From Religion Dispatches comes this article on the evolutionary origins of religion. It’s at least the third such article I’ve seen in the past couple of months, all making essentially the same claim: religion helped early humans to cooperate better with each other, giving religious families/tribes/nations an advantage over their non-religious competitors. Natural selection does its thing, the religious grow and prosper more than the non-religious, and before too long (on an evolutionary time scale) all of humanity is religious to one degree or another.
The logic makes sense, and there’s probably some truth to it. But it’s incomplete.
This hypothesis works if you see religion as a system of rules and a hierarchy of authority. If you take an “objective” (i.e. – non-participative) look at the major religions of the world (especially the dominant religions of the West), it’s easy to see how someone could come to that conclusion. The problem is that this approach ignores (or at least, greatly devalues) religious experience.

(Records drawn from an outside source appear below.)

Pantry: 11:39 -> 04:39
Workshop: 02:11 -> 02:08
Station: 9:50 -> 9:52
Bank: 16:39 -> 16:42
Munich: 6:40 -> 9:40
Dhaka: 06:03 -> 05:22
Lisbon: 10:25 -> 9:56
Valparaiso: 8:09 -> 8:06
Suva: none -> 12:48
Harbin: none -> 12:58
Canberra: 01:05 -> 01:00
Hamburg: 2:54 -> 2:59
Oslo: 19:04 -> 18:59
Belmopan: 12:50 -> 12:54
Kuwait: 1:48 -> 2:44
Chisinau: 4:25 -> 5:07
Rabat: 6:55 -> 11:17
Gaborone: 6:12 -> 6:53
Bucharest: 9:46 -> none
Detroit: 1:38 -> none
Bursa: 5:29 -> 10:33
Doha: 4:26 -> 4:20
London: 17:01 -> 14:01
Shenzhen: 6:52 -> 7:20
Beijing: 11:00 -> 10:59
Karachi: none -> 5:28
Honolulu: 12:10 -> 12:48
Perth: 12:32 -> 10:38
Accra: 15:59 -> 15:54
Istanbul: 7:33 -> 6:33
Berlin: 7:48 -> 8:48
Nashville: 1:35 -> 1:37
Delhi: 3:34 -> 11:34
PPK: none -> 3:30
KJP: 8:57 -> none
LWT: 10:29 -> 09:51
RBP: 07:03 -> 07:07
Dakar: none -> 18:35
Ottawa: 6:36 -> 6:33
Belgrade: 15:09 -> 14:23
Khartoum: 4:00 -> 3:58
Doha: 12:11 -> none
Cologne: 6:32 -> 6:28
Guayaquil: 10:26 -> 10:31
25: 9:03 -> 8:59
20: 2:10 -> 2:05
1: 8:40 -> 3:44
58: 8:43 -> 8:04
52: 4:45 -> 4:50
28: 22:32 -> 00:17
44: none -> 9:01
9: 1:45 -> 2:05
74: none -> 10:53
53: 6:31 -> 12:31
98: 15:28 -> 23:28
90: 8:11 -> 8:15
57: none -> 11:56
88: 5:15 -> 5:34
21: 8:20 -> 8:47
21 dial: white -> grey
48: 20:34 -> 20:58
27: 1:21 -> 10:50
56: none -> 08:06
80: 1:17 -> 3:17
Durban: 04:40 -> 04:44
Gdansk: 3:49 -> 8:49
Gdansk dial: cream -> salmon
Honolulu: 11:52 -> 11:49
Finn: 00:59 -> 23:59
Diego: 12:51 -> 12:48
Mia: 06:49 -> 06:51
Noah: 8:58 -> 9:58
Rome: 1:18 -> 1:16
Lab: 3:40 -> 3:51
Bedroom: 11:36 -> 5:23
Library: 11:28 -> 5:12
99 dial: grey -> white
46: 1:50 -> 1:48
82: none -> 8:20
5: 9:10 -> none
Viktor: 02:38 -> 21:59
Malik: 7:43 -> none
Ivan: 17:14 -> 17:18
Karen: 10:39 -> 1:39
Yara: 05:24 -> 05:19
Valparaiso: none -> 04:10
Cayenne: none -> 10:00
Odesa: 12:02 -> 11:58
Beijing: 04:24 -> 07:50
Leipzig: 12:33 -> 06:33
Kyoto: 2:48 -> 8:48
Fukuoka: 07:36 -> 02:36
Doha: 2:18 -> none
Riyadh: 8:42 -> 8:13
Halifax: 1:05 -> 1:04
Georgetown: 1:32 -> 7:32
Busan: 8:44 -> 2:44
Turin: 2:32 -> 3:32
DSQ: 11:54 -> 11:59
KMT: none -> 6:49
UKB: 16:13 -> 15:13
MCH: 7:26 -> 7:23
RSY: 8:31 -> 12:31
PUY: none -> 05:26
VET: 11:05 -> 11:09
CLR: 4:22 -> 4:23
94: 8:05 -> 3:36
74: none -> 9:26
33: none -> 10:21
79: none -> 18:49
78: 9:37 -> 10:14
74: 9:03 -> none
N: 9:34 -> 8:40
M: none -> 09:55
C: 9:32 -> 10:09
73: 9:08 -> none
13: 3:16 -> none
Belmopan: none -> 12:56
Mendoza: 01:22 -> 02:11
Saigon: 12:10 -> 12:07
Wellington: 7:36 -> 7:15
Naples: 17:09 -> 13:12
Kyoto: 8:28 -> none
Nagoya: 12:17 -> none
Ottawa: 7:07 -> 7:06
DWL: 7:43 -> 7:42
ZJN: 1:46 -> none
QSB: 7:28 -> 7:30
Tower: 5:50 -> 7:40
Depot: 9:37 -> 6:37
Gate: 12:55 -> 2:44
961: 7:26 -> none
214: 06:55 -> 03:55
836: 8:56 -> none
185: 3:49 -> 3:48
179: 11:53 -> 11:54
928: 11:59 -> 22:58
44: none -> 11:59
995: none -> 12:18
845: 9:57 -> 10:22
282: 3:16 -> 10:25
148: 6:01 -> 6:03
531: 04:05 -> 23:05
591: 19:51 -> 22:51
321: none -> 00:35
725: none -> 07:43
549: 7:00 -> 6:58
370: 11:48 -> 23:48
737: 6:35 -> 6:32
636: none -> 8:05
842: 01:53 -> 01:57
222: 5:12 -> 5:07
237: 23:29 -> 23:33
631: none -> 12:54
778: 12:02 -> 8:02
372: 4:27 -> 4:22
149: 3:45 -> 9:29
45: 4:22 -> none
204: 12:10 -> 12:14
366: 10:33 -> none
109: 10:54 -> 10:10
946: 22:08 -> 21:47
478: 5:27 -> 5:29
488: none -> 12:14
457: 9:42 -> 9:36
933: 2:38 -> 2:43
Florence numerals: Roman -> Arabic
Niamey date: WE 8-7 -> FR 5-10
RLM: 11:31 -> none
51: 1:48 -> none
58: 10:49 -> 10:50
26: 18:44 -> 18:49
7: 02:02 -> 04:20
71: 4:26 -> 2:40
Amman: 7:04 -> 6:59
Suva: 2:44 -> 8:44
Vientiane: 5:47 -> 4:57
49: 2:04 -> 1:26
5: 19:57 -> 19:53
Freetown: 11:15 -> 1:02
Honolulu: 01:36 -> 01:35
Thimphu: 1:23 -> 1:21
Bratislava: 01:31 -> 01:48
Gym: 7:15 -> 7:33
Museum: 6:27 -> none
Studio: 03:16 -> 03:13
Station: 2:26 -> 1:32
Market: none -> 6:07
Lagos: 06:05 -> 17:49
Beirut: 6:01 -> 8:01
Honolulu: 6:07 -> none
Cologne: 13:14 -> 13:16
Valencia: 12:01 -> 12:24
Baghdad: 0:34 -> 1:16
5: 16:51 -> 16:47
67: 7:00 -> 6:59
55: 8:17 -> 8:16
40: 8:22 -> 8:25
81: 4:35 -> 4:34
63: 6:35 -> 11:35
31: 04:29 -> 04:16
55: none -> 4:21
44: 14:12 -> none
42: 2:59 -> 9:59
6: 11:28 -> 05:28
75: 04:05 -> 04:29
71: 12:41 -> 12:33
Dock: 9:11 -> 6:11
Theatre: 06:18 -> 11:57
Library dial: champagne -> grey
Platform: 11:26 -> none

The earliest religious rites we are certain took place were funerals. Archeologists have found burials with grave goods dating back at least as far as humans have been in our current form – and there is indication our earlier ancestors did so as well. The presence of grave goods tells us this wasn’t just a utilitarian way to get rid of a body. It seems highly unlikely that the first funeral was a contrivance to build group unity. More likely, it was an expression of wonder and awe at the fact that someone who was alive was now dead – and others were still alive, knowing that some day, they too would die.
The earliest religious leaders weren’t priests, they were shamans: those unique members of the tribe who used altered states of consciousness to journey to other worlds to obtain healing and knowledge. Ordinary people had religious experiences just as ordinary people do today. Shamans had the super intense experiences that I believe led to the formation of religious beliefs (to interpret the experiences) and religious practices (to repeat the experiences or to implement their messages).
Many people (and, I would speculate, most of the writers of these articles) have never had a religious experience. And they live in a culture that devalues religious experience: conservative religions emphasize belief, while liberal religions emphasize practice. It has probably never occurred to these writers that they’re overlooking a major component of religion.
They’re overlooking the original component – experience.